(Saved data entries)

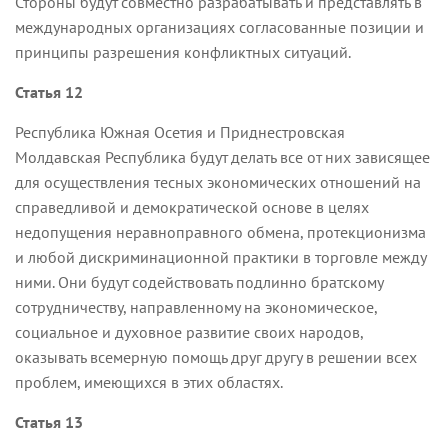
Стороны будут совместно разрабатывать и представлять в
международных организациях согласованные позиции и
принципы разрешения конфликтных ситуаций.
Статья 12
Республика Южная Осетия и Приднестровская
Молдавская Республика будут делать все от них зависящее
для осуществления тесных экономических отношений на
справедливой и демократической основе в целях
недопущения неравноправного обмена, протекционизма
и любой дискриминационной практики в торговле между
ними. Они будут содействовать подлинно братскому
сотрудничеству, направленному на экономическое,
социальное и духовное развитие своих народов,
оказывать всемерную помощь друг другу в решении всех
проблем, имеющихся в этих областях.
Статья 13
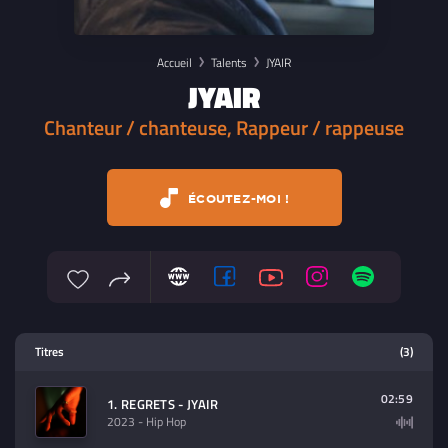
Accueil
Talents
JYAIR
JYAIR
Chanteur / chanteuse, Rappeur / rappeuse
ÉCOUTEZ-MOI !
Lecteur multimedia
Titres
(3)
Sélectionnez dans la playlist un
contenu à lire (audio/video)
02:59
1. REGRETS - JYAIR
2023
- Hip Hop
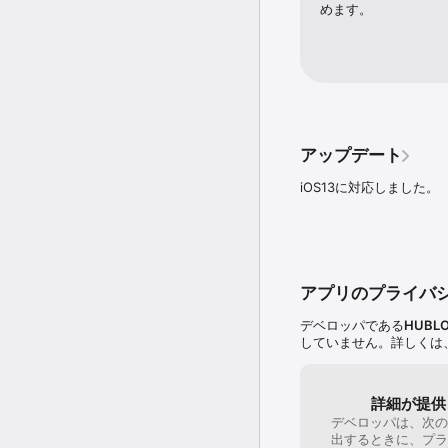
世界から見放された廃墟
めます。
と裏切り、嘘と真実が渦
―ここにまた、新たなる
[キャスト]

藤田 修平　：須賀紀哉

吹石 琴美　：雪都さお梨

藤堂 悠奈　：沢村かすみ

アップデート
上野 まり子：桜川未央

伊藤 大祐　：本多啓吾

iOS13に対応しました。
阿刀田 初音：金田まひる

荻原 結衣　：香山いちご

細谷 はるな：かわしまり
蒔岡 玲　　：あじ秋刀魚

三ツ林 司　：蒼井夕真

城咲 充　　：安藤宗二

アプリのプライバ
真島 章則　：青島刃

黒河 正規　：一条和矢

デベロッパである
HUBLOT
粕谷 瞳　　：北都南

していません。詳しくは
[スタッフ]

シナリオ：チーム月島（月島
詳細が提供
原画　　：	己即是空 /
デベロッパは、次の
音楽　　：Barbarian On T
出するときに、プラ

Work task: Count the lines in the records above that contain the word "будут", and give only that number.

Finished task: 3